S'élevant ensuite à la hauteur d'une critique supérieure aux ignorances et aux préjugés de secte, le savant disciple des jésuites parle des _Kings_, de leur antiquité, de leur authenticité, de leur caractère en ces termes:

«De bons missionnaires qui avaient apporté en Chine plus d'imagination que de discernement, plus de vertu que de critique, décidaient sans façon que les _Kings_ étaient des livres, sinon antérieurs au déluge, du moins de peu de temps après; que ces livres n'avaient aucun rapport avec l'histoire de la Chine, qu'il fallait les entendre dans un sens purement mystique et figuré.
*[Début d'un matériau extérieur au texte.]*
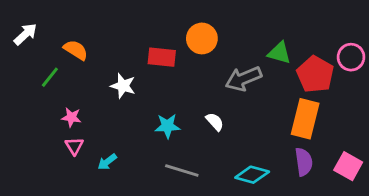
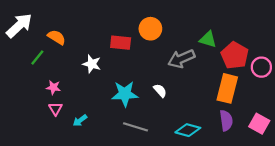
white arrow: (25, 34) -> (19, 26), size x1.5
pink circle: (351, 57) -> (261, 67), moved
cyan star: (167, 126) -> (125, 94), size x1.4

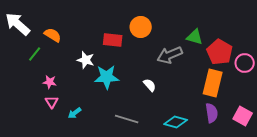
white arrow: (19, 26) -> (18, 24), turned -96
cyan star: (125, 94) -> (107, 77), moved

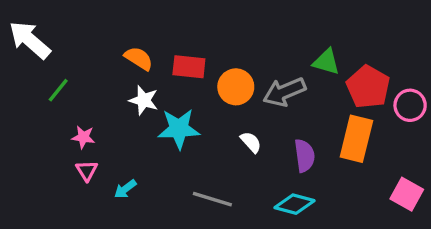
orange circle: (141, 27) -> (236, 87), moved
orange semicircle: (53, 35) -> (139, 58), moved
purple semicircle: (212, 113) -> (305, 156), moved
Le pas était glissant pour un homme que le zèle dévore, et qui arrive d'Europe avec le préjugé général que le soleil éclaire l'Occident seul de tout son disque, et ne laisse tomber sur le reste de l'univers que le rebut de ses rayons. Le moyen de s'imaginer que des sauvages de l'Orient, tels que les Chinois, eussent écrit des annales, composé des poésies, approfondi la morale et la religion avant que les Grecs, maîtres et docteurs de l'Europe moderne, eussent seulement appris à lire! Comment se persuader que, tant de siècles avant Alexandre, ces barbares de l'extrême Orient eussent pris dans leurs livres un ton si sublime de vérité, de noblesse, d'éloquence, de majesté de pensées, dont on ne trouve que des lueurs dans les chefs-d'oeuvre de Rome, et qui mettent ces livres (les _Kings_) au premier rang après nos livres saints pour la religion, la morale, la plus haute philosophie?»